Pour une rare fois, les deux principaux conseillers en gestion de procurations ont formulé des recommandations opposées à leurs clients. ISS a recommandé de voter contre la proposition de Toyota tandis que Glass Lewis s’est déclarée en faveur! ISS semble s’inquiéter du fait [Traduction] « qu’une augmentation du nombre d’investisseurs stables puisse donner lieu à des liens un peu trop confortables entre la société et ses actionnaires. Il serait alors difficile pour le marché d’exercer une surveillance appropriée à l’égard de la direction de la société ». Les investisseurs stables sont donc « mauvais » et le « marché » a toujours raison!
Dans un communiqué, le directeur de la gouvernance de CalSTRS a fait valoir [Traduction] « […] que la nouvelle catégorie d’actions proposée par Toyota serait structurée comme des titres de créance, avec des versements de dividendes garantis et définis.
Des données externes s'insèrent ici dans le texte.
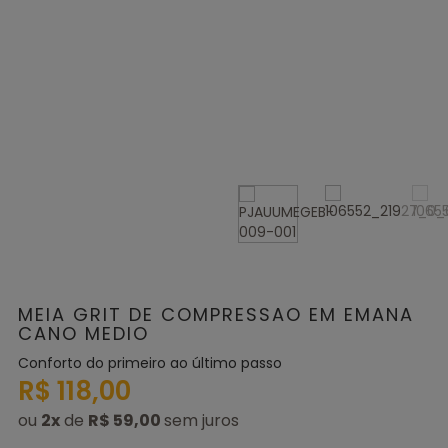
MEIA GRIT DE COMPRESSAO EM EMANA
CANO MEDIO
Conforto do primeiro ao último passo
R$ 118,00
ou
2
x
de
R$ 59,00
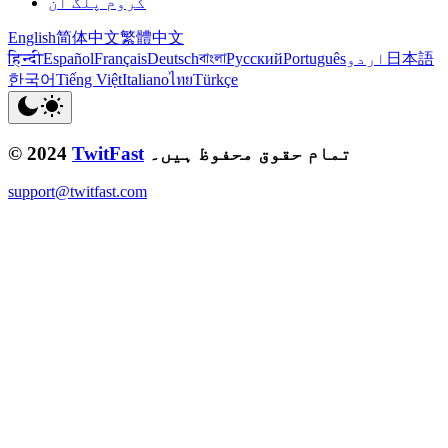
کروم پلگ ان
English
简体中文
繁體中文
日本語
اردو
Português
Русский
বাংলা
Deutsch
Français
Español
हिन्दी
한국어
Tiếng Việt
Italiano
ไทย
Türkçe
تمام حقوق محفوظ ہیں۔
TwitFast
© 2024
support@twitfast.com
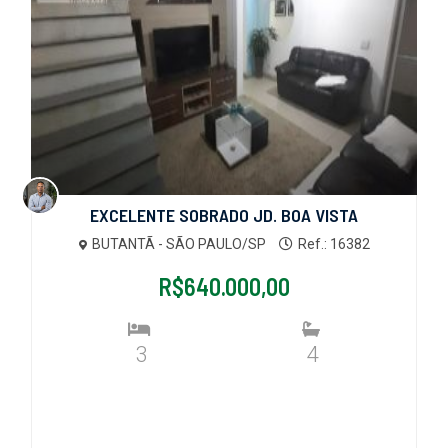
EXCELENTE SOBRADO JD. BOA VISTA
BUTANTÃ - SÃO PAULO/SP
Ref.: 16382
R$640.000,00
3
4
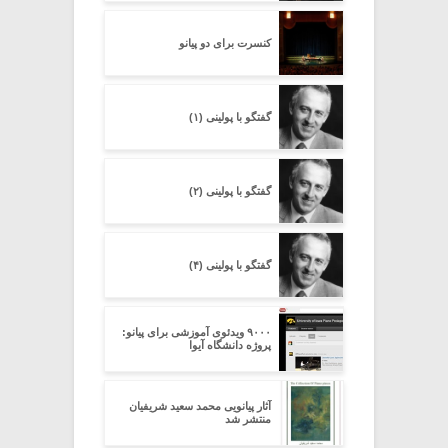
کنسرت برای دو پیانو
گفتگو با پولینی (۱)
گفتگو با پولینی (۲)
گفتگو با پولینی (۴)
۹۰۰۰ ویدئوی آموزشی برای پیانو:
پروژه‌ دانشگاه آیوا
آثار پیانویی محمد سعید شریفیان
منتشر شد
Pourtant, ces actions seraient également assorties de droits de vote égaux à ceux d’actions ordinaires qui ne bénéficient pas d’une telle protection contre le risque lié aux titres de capitaux propres ». Au fond, CalSTRS s’attache également au dogme de « une action, un vote». On peut se demander si ces fonds ont refusé, par principe, d’acheter des actions de Berkshire Hathaway, d’Alibaba, de Google, de Facebook, de Groupon, d’Expedia, d’UPS, de Tyson, de Ford, de Nike, du NY Times, de News Corp, de CBS, de Comcast, de Blackstone, de KKR, d’Apollo, de Pershing Square Holdings, de Third Point, etc.
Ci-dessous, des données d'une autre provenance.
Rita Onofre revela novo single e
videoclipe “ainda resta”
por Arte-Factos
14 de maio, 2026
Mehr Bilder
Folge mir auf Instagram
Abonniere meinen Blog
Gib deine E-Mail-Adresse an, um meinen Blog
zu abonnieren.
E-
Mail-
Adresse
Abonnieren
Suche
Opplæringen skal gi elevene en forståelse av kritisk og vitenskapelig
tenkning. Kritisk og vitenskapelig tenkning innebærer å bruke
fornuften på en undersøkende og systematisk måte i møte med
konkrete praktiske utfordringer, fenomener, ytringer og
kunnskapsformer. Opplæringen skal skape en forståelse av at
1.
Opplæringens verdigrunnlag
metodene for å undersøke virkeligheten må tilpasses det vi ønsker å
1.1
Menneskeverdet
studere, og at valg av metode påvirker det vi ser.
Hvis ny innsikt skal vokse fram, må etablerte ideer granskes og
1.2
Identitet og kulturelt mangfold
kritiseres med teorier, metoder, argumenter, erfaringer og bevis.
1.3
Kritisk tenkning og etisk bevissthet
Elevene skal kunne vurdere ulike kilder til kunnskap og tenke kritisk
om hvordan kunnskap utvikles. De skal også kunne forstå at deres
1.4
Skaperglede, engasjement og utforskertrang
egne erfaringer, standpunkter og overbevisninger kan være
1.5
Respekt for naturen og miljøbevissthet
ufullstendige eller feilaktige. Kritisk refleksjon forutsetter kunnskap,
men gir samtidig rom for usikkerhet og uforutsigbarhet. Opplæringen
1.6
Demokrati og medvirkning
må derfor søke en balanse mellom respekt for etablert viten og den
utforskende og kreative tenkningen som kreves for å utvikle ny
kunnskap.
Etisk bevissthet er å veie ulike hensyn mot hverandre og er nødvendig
Quoi qu’il en soit donc, l’innovation de Toyota devrait être examinée attentivement par tous ceux qui sont d’avis que les structures du capital qui dominent à l’heure actuelle ouvrent la porte à toutes sortes d’agitateurs boursiers et d’« investisseurs touristes ». Il a été démontré empiriquement que ces types d’« actionnaires » exercent une forte pression sur la direction et les conseils d’administration pour qu’ils livrent de rapides hausses des cours des actions, même s’il faut sabrer dans la recherche et le développement ou dans les dépenses en immobilisations pour y parvenir.
Toyota sort des sentiers battus. Il est grand temps que les investisseurs institutionnels fassent de même.
Les opinions exprimées dans ce texte n’engagent que l’auteur.